__Assignment__: Word for word, retype the lines from the one containing "認識真我(Self)和部分(Part)的特性" to the one containing "geldikleri günden itibaren" below, keeping both end lines and dropping the pictures.

Collection entries:

_____

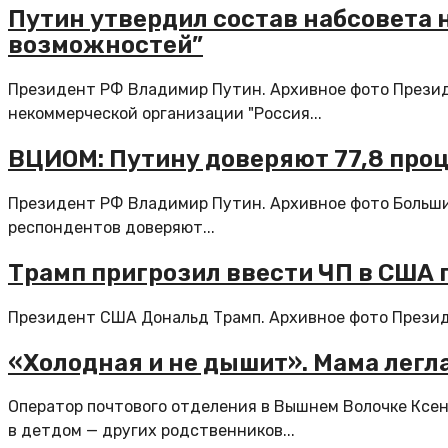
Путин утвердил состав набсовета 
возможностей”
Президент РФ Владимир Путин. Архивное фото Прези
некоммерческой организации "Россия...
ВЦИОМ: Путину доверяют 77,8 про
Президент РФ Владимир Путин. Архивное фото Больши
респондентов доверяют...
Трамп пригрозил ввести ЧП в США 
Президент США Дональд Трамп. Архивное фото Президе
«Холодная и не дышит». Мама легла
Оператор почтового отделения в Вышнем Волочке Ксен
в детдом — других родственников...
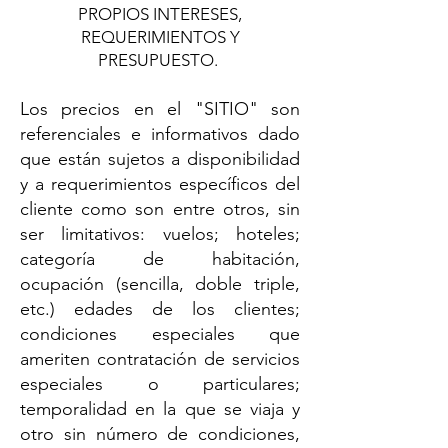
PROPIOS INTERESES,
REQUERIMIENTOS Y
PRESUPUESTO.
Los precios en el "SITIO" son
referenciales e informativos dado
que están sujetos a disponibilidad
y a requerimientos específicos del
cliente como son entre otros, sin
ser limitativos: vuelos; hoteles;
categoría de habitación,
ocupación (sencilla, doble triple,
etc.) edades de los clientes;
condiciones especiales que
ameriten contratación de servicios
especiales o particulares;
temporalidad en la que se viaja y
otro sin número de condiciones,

_____

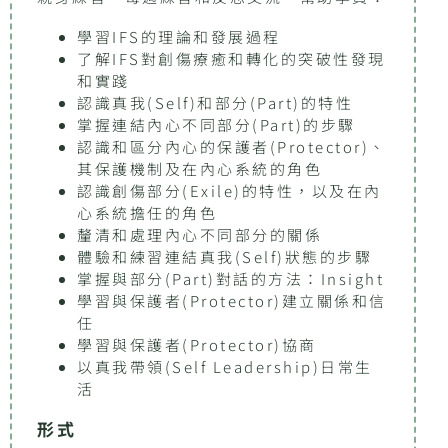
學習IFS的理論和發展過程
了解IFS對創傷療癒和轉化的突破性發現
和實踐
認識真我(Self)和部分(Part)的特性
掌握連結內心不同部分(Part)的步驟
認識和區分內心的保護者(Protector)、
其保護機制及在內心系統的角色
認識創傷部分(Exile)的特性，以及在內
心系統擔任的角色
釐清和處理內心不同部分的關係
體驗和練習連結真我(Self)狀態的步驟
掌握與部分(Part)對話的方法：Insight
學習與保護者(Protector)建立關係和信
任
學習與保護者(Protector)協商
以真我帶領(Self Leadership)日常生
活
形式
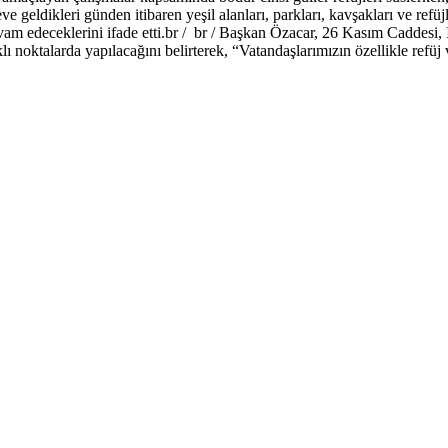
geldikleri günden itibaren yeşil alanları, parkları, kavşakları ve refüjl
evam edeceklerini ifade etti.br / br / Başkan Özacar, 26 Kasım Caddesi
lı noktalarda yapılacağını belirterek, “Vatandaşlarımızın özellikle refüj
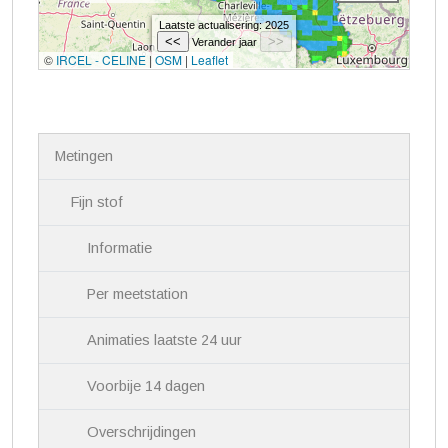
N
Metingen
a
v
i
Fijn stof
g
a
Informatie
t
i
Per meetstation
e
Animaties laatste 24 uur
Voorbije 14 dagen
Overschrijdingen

_____

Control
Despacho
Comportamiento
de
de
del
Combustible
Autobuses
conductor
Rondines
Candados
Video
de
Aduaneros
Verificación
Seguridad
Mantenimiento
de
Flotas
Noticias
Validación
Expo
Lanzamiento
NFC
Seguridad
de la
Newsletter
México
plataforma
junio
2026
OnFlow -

_____

__Worked solution__:
認識真我(Self)和部分(Part)的特性
掌握連結內心不同部分(Part)的步驟
認識和區分內心的保護者(Protector)、
其保護機制及在內心系統的角色
認識創傷部分(Exile)的特性，以及在內
心系統擔任的角色
釐清和處理內心不同部分的關係
體驗和練習連結真我(Self)狀態的步驟
掌握與部分(Part)對話的方法：Insight
學習與保護者(Protector)建立關係和信
任
學習與保護者(Protector)協商
以真我帶領(Self Leadership)日常生
活
形式
geldikleri günden itibaren yeşil alanları, parkları, kavşakları ve refüjl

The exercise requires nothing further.